THE PROBLEM:
Word for word, give the records again, dropping any picture they hold.

**** RECORDS TO USE ****

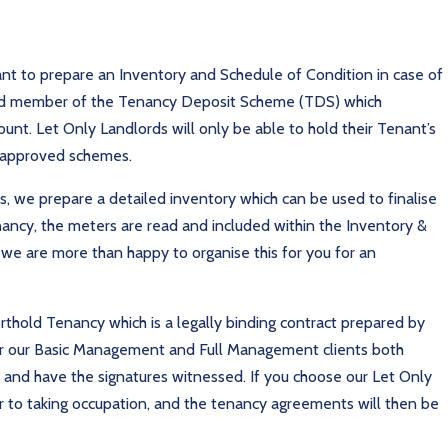
nt to prepare an Inventory and Schedule of Condition in case of
ved member of the Tenancy Deposit Scheme (TDS) which
nt. Let Only Landlords will only be able to hold their Tenant’s
t approved schemes.
 we prepare a detailed inventory which can be used to finalise
nancy, the meters are read and included within the Inventory &
 we are more than happy to organise this for you for an
thold Tenancy which is a legally binding contract prepared by
 For our Basic Management and Full Management clients both
and have the signatures witnessed. If you choose our Let Only
rior to taking occupation, and the tenancy agreements will then be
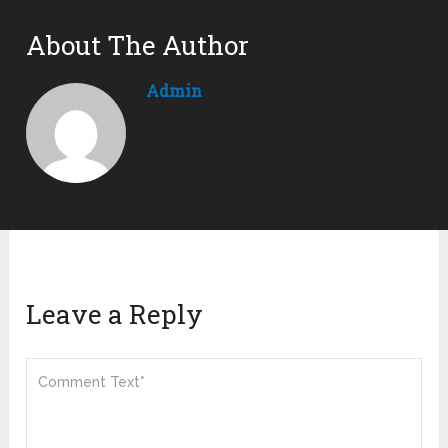
About The Author
Admin
Leave a Reply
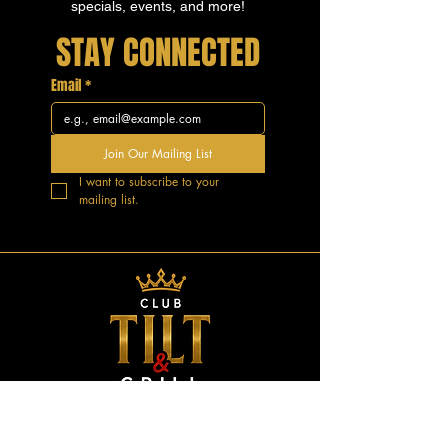
specials, events, and more!
STAY CONNECTED
Email
*
Join Our Mailing List
I want to subscribe to your 
mailing list.
GOOD VIBES.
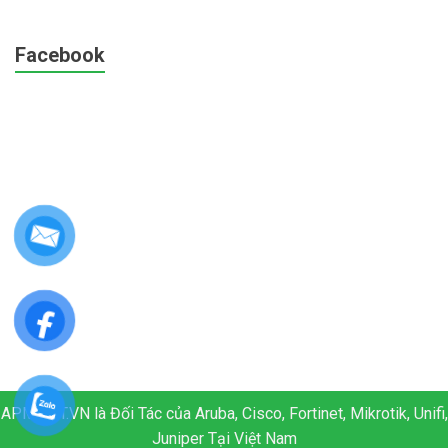
Facebook
APM.NET.VN là Đối Tác của Aruba, Cisco, Fortinet, Mikrotik, Unifi,
Juniper Tại Việt Nam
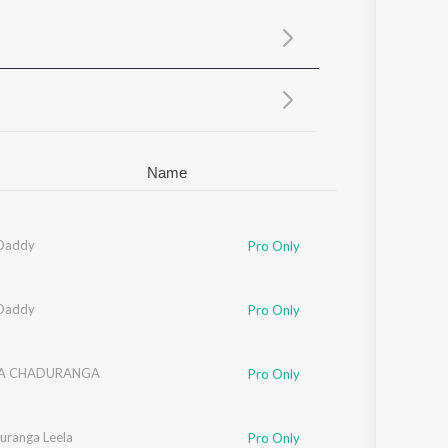
Sanskrit
Haryanvi
Rajasthani
Odia
Assamese
Update
Name
Daddy
Pro Only
Daddy
Pro Only
NA CHADURANGA
Pro Only
uranga Leela
Pro Only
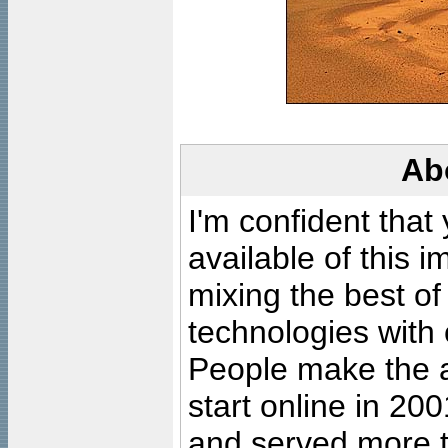
Ab
I'm confident that
available of this 
mixing the best of
technologies with 
People make the ar
start online in 20
and served more 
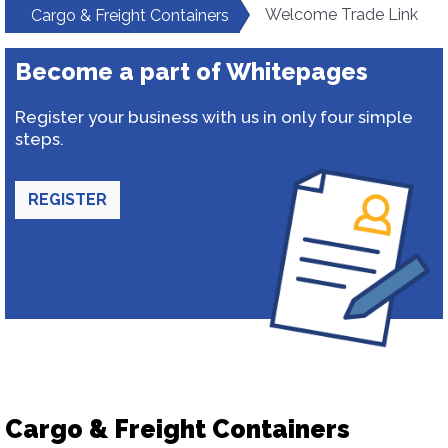
Welcome Trade Link
Cargo & Freight Containers
Become a part of Whitepages
Register your business with us in only four simple
steps.
REGISTER
Cargo & Freight Containers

****

EXERCISE ANSWER:
nt to prepare an Inventory and Schedule of Condition in case of
ved member of the Tenancy Deposit Scheme (TDS) which
nt. Let Only Landlords will only be able to hold their Tenant’s
t approved schemes.
 we prepare a detailed inventory which can be used to finalise
nancy, the meters are read and included within the Inventory &
 we are more than happy to organise this for you for an
thold Tenancy which is a legally binding contract prepared by
 For our Basic Management and Full Management clients both
and have the signatures witnessed. If you choose our Let Only
rior to taking occupation, and the tenancy agreements will then be
About The Author
Admin
Leave a Reply
specials, events, and more!
STAY CONNECTED
Email
*
Join Our Mailing List
I want to subscribe to your 
mailing list.
GOOD VIBES.
Facebook
APM.NET.VN là Đối Tác của Aruba, Cisco, Fortinet, Mikrotik, Unifi,
Juniper Tại Việt Nam
Sanskrit
Haryanvi
Rajasthani
Odia
Assamese
Update
Name
Daddy
Pro Only
Daddy
Pro Only
NA CHADURANGA
Pro Only
uranga Leela
Pro Only
Ab
I'm confident that
available of this 
mixing the best of
technologies with 
People make the ar
start online in 20
and served more 
Welcome Trade Link
Cargo & Freight Containers
Become a part of Whitepages
Register your business with us in only four simple
steps.
REGISTER
Cargo & Freight Containers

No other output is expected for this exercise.